### What you should do
Exactly as they appear, retype the lines from the one containing "pixels, height=900 pixels." through the final line of the data below. Leave pictures out.

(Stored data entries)
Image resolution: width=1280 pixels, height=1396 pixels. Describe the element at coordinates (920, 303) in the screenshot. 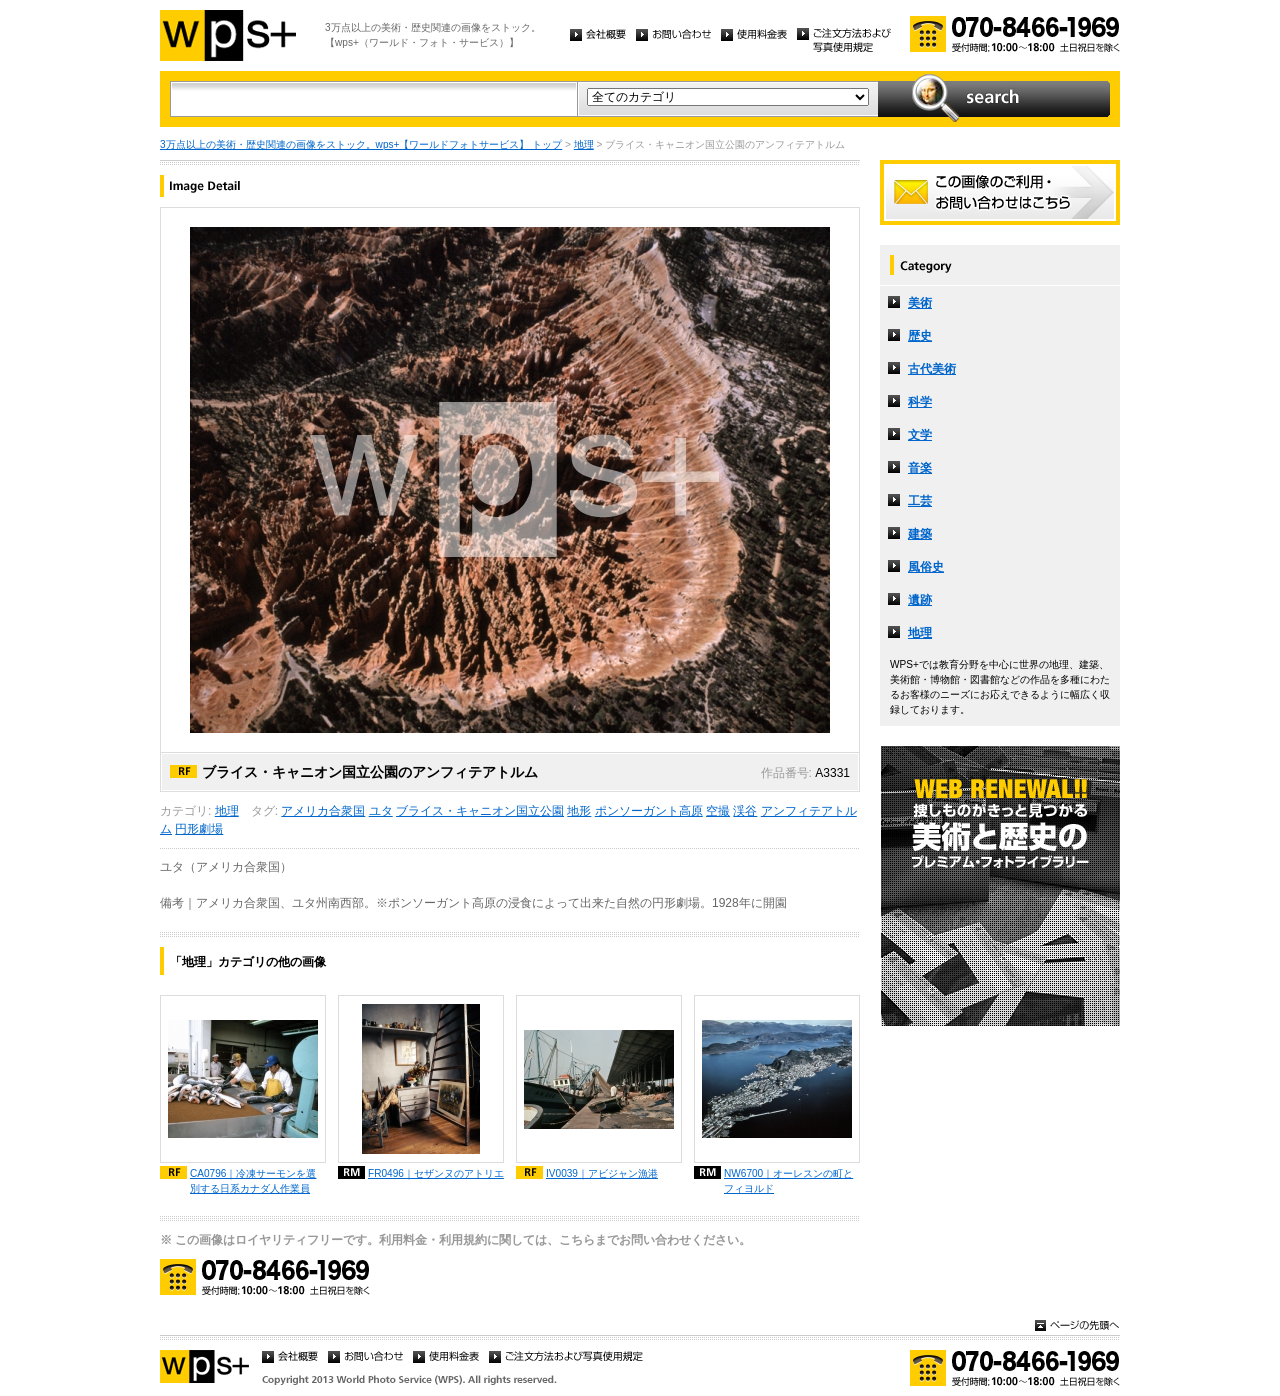

I see `美術` at that location.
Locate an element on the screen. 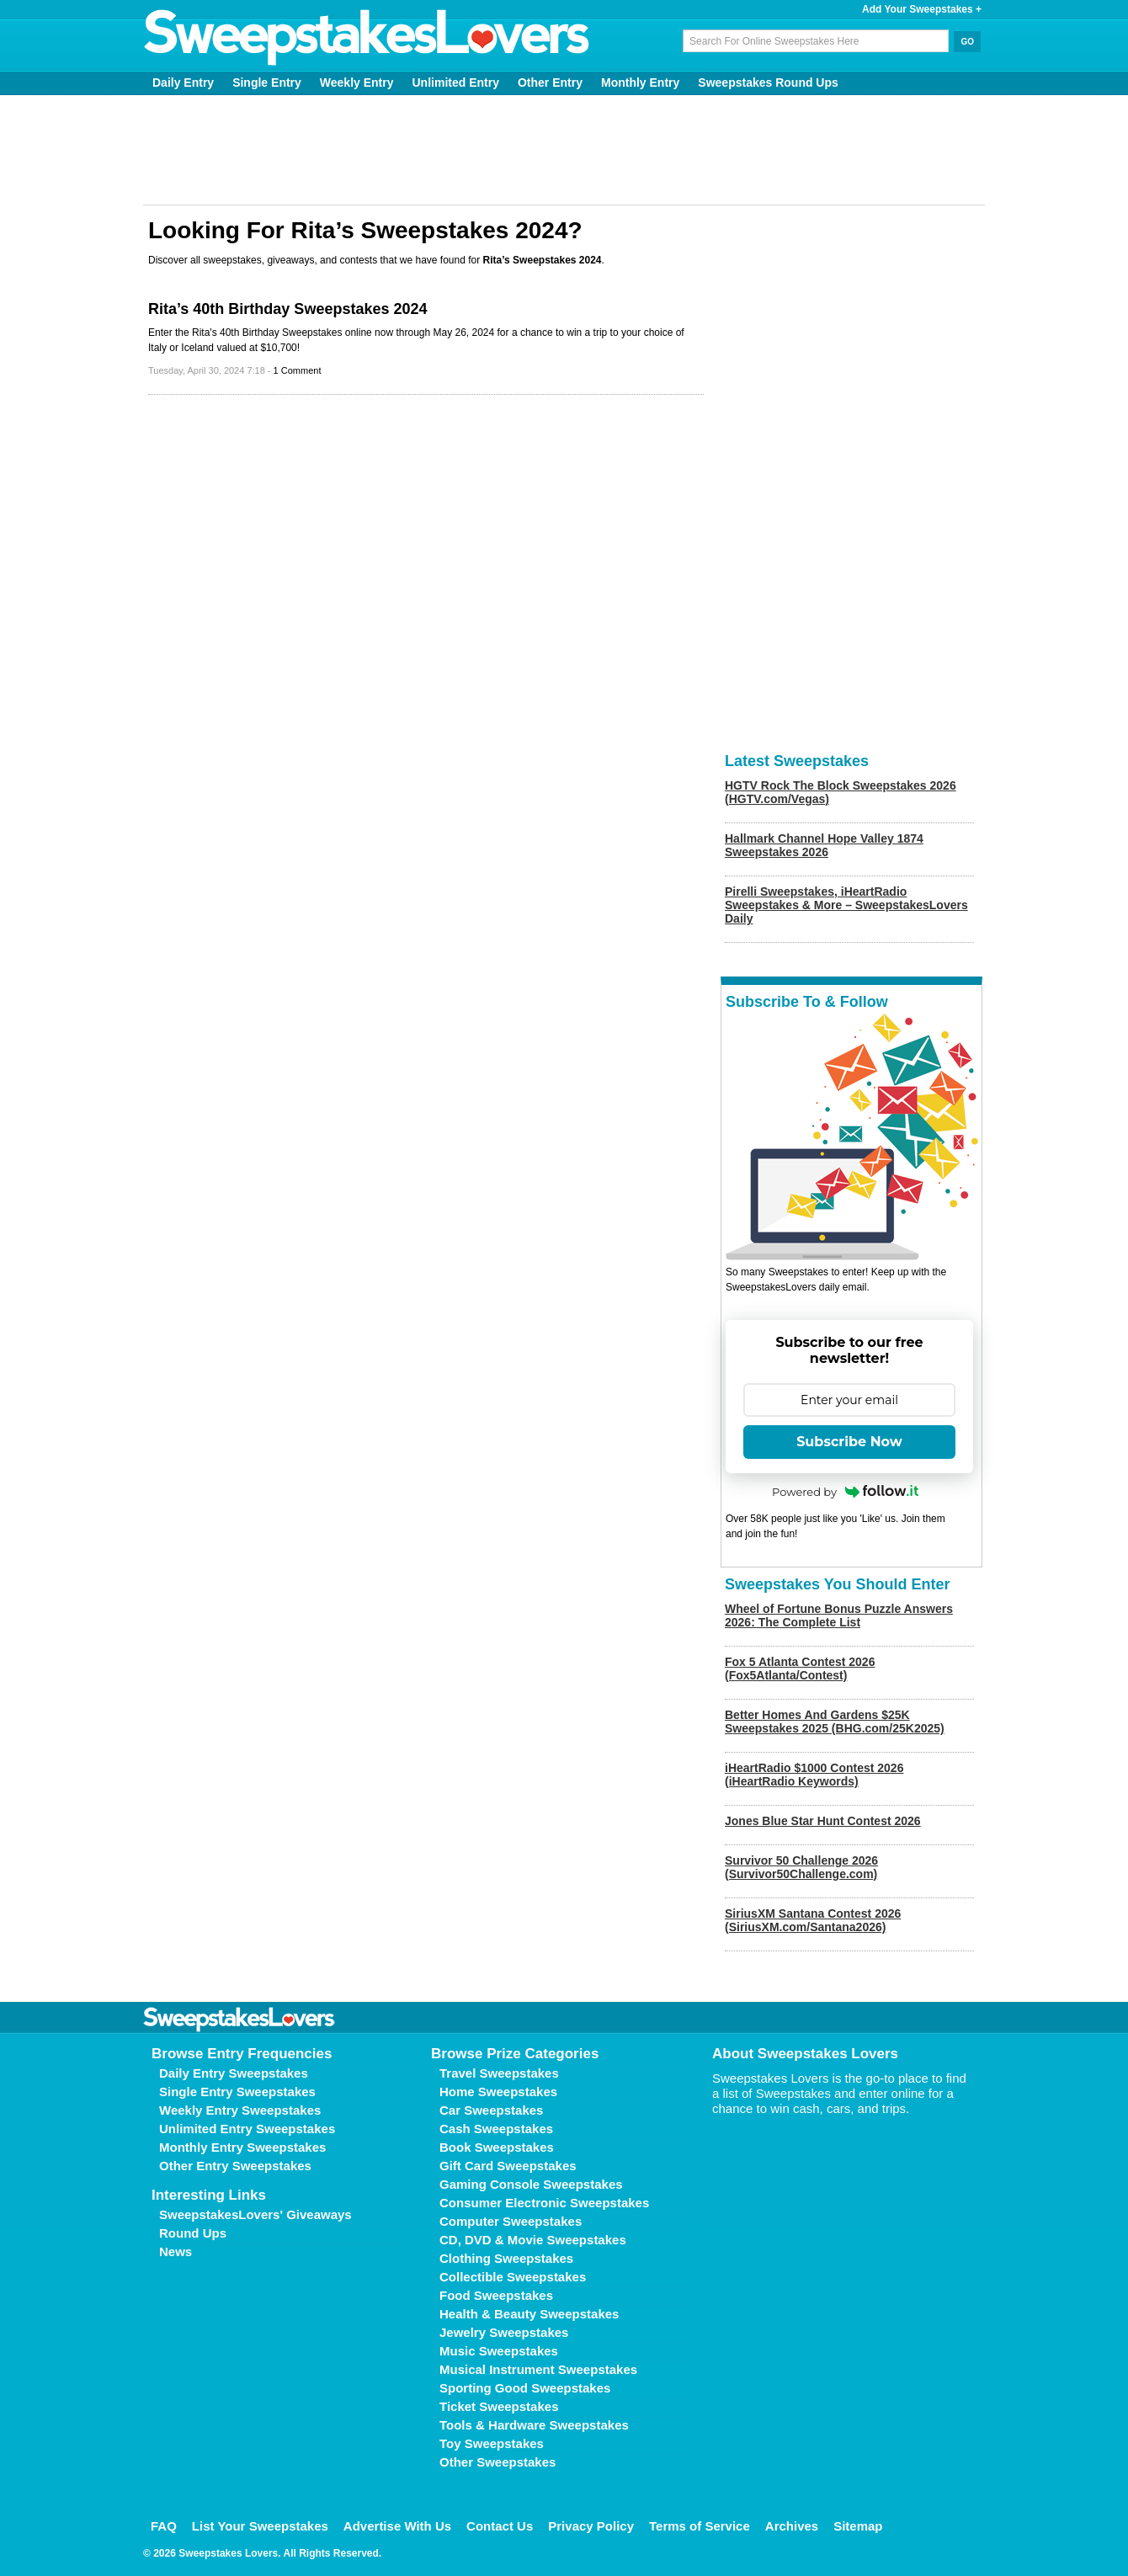 The image size is (1128, 2576). Subscribe Now is located at coordinates (849, 1442).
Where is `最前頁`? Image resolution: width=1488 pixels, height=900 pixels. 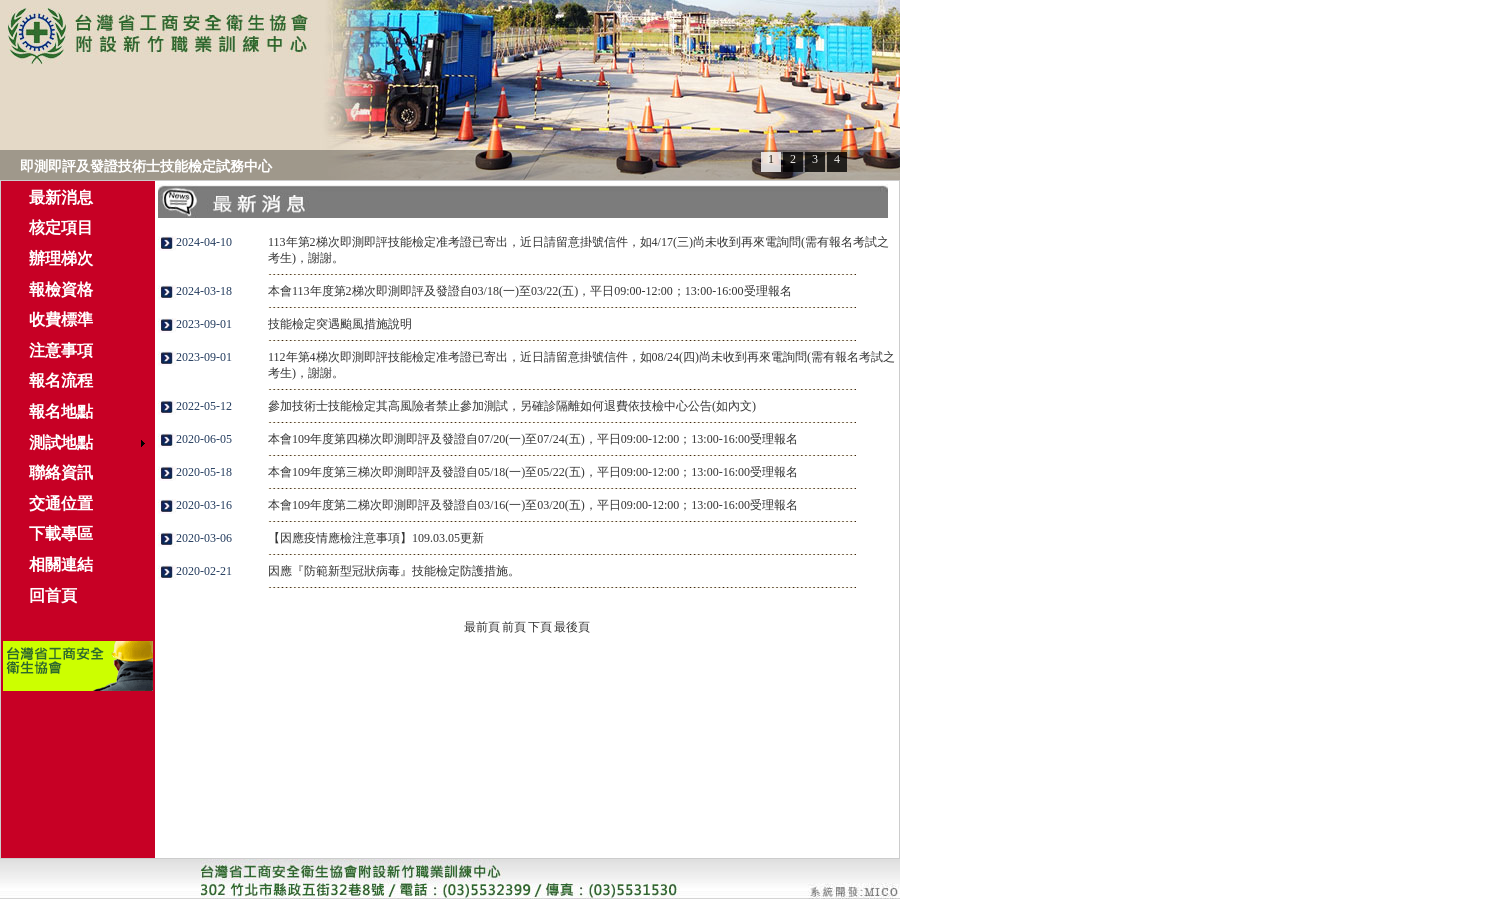
最前頁 is located at coordinates (482, 627).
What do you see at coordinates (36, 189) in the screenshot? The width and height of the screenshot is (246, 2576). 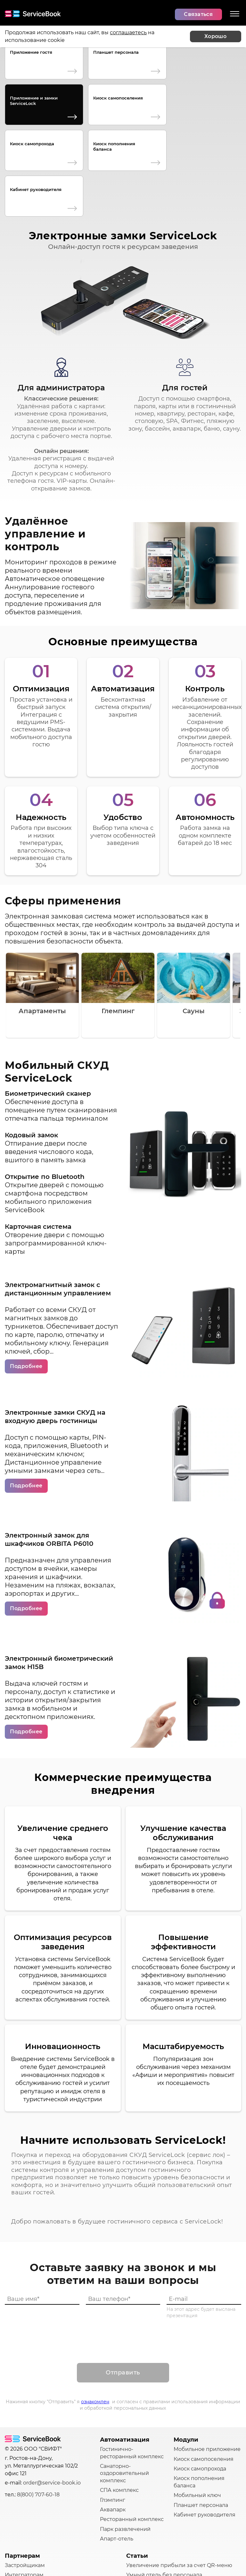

### Completed exercise
Where is `最前頁`? Image resolution: width=1488 pixels, height=900 pixels. 
最前頁 is located at coordinates (482, 627).
What do you see at coordinates (36, 189) in the screenshot? The width and height of the screenshot is (246, 2576). 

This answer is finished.